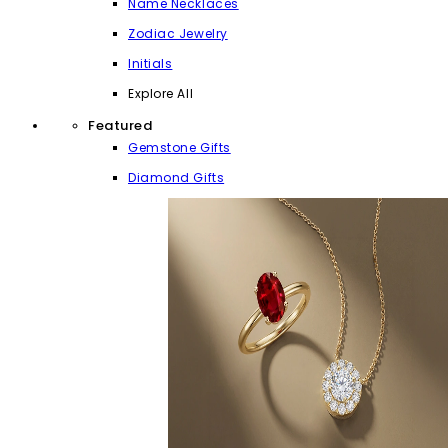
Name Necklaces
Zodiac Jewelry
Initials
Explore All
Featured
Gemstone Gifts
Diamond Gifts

* * *

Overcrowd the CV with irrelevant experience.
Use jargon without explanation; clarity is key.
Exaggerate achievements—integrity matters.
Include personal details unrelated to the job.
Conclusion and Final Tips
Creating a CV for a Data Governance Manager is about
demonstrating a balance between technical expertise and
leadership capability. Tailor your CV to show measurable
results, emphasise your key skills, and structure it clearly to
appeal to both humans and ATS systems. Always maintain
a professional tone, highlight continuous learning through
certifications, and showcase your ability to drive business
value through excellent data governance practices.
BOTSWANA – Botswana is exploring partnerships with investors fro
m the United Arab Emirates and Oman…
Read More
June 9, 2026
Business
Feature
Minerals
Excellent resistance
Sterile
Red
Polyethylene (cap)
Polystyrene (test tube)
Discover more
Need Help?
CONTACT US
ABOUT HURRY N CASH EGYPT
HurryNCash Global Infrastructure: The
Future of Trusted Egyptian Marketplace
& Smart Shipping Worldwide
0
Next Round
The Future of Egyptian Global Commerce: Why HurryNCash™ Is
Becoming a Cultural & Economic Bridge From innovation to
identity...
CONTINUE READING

## Your task
Your answer should be the lines above from the one containing "Name Necklaces" through the one containing "Diamond Gifts", copied exactly and with both ends kept.

## Finished task
Name Necklaces
Zodiac Jewelry
Initials
Explore All
Featured
Gemstone Gifts
Diamond Gifts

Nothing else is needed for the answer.